ZIM repris par Hapag Lloyd et Fimi, un fonds d’investissement israélien
L’armement ZIM est racheté par l’armement allemand Hapag Lloyd et un fonds de pension israélien, annonce le site Calcalist.
La vente de ZIM revient finalement à l’armement allemand Hapag Lloyd, annonce le site Calcalist. Depuis six mois, la compagnie maritime israélienne fait l’objet de nombreux appétits. En décembre, le directeur général de l’armement propose de reprendre le groupe avec des cadres . Les actionnaires refusent.
Une cession à 3,5 Md$
Ainsi, le 15 février, l’appel d’offres a finalement trouvé preneur. L’armement israélien est réparti entre Hapag Lloyd et le fonds FIMI. Le premier se voit attribuer les lignes internationales de ZIM. Le second dispose des activités « locales » de l’armement israélien. Finalement, la cession doit se résoudre dans les prochaines semaines. Elle est estimée à 3,5 Md$. Or, précise le journal Calcalist, les actions de ZIM valorisent le groupe à 2,7 Md$ à la bourse de New-York.

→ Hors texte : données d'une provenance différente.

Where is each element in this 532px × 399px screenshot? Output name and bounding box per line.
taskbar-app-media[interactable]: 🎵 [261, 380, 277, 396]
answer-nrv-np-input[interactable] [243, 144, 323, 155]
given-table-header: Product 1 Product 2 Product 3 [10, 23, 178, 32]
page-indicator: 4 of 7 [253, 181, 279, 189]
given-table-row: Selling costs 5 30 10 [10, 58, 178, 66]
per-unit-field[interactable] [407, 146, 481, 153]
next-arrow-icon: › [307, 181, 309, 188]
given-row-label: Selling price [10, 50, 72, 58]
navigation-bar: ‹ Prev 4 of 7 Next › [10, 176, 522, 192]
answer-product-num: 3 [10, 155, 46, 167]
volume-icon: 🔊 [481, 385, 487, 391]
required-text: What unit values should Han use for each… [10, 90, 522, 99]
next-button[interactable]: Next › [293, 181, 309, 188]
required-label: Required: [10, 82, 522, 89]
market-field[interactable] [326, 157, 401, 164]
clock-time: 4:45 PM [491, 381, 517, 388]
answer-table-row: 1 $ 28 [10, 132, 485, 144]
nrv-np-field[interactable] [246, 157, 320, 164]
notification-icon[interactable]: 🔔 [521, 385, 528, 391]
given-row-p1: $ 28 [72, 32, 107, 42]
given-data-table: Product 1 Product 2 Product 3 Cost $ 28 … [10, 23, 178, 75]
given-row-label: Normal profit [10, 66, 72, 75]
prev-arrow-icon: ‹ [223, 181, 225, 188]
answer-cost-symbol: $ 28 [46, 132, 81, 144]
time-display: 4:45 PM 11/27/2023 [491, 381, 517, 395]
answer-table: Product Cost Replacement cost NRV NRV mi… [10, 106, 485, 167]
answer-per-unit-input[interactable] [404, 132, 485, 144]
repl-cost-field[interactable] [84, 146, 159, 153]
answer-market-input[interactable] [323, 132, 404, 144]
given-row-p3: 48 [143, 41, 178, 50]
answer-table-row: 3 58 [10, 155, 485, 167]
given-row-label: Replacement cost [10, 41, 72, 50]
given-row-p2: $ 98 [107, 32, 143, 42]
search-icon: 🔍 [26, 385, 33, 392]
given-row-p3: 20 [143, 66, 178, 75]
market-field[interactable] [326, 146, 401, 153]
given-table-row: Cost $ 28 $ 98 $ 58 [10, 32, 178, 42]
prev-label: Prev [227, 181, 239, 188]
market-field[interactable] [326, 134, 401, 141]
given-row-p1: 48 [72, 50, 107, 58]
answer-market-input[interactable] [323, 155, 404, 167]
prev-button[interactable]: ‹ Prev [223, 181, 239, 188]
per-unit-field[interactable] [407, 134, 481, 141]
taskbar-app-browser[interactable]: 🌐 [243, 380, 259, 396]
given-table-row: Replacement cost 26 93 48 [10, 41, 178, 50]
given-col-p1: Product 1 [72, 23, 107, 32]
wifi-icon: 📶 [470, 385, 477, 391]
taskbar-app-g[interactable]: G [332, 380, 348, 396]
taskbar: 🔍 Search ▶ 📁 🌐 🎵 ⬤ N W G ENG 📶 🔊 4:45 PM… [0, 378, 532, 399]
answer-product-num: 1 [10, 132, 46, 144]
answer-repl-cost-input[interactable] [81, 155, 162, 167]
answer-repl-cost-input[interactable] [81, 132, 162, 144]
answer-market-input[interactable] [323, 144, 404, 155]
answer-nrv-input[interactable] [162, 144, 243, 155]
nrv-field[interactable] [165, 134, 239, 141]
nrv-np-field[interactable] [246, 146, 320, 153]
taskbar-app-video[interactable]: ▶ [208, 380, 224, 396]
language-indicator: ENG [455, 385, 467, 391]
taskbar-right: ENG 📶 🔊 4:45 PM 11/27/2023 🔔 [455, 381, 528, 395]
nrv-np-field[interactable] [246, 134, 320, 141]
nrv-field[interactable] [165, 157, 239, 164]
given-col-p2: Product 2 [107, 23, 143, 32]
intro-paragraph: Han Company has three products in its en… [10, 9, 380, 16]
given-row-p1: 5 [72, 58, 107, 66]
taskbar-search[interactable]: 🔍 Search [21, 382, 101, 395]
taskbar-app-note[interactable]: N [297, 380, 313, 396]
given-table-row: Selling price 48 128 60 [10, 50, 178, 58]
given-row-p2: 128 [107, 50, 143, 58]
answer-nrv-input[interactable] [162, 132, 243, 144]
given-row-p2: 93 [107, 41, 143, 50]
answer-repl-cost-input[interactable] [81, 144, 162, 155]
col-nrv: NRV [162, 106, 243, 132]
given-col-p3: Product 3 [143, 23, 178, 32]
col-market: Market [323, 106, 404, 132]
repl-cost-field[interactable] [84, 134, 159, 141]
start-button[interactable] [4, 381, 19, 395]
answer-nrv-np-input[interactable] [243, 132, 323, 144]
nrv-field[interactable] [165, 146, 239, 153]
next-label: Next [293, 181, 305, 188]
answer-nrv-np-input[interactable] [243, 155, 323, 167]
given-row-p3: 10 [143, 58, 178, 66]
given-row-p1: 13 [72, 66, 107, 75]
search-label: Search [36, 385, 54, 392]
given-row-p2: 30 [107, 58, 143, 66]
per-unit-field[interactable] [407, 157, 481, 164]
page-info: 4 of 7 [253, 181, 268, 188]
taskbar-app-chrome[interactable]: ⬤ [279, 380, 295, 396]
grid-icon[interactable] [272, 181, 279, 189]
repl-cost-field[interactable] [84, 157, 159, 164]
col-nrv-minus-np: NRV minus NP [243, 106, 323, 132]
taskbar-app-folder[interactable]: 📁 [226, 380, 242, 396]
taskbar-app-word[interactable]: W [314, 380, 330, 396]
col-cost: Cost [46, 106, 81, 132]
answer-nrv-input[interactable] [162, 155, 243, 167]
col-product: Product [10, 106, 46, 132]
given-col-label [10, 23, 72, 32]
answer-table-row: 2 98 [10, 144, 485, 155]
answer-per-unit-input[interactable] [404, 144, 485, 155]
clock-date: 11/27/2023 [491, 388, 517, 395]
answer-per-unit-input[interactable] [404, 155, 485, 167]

Les opérations locales au fonds Fimi
La partie qui revient au fonds Fimi comprend aussi les actions de l’État. Le gouvernement conserve des actions dans la compagnie maritime pour assurer ses approvisionnements stratégiques en cas de conflit. Il s’agit de 16 navires sous pavillon israélien qui sont utilisés à des fins militaires. Ils servent aussi à approvisionner le pays quand les armements étrangers retirent leurs escales dans les ports israéliens en raison des risques.
La reprise de 100 navires
De son côté, Hapag Lloyd reprend les actifs internationaux du groupe. Selon le journal israélien, l’armateur de Hambourg s’acquittera de la majorité du prix de cession. À ce jour, la répartition du prix de vente entre les deux acquéreurs n’est pas publique. Les actifs repris par l’opérateur allemand comprennent le réseau de lignes entre l’Asie, l’Europe et l’Amérique, environ 100 navires ainsi que les agences. Cette reprise ne modifie pas le classement des armements conteneurisés. Hapag Lloyd demeure en cinquième position.
Une grève au siège social de ZIM
En Israël, ce rachat inquiète. Les salariés du siège social appellent à un mouvement social. Le représentant des salariés au sein du conseil d’administration, Oren Caspi, affirme que le repreneur des activités israéliennes de l’armement ne prévoit que 120 postes à Haïfa. Aujourd’hui, le siège de ZIM emploie plus de 1000 personnes. « L’activité la moins rentable demeure en Israël quand les lignes les plus profitables quittent le pays. Ainsi, même pour les salariés qui seront conservés à Haïfa, le risque de perdre leur emploi dans un an est grand », rapporte le journal Calcalist.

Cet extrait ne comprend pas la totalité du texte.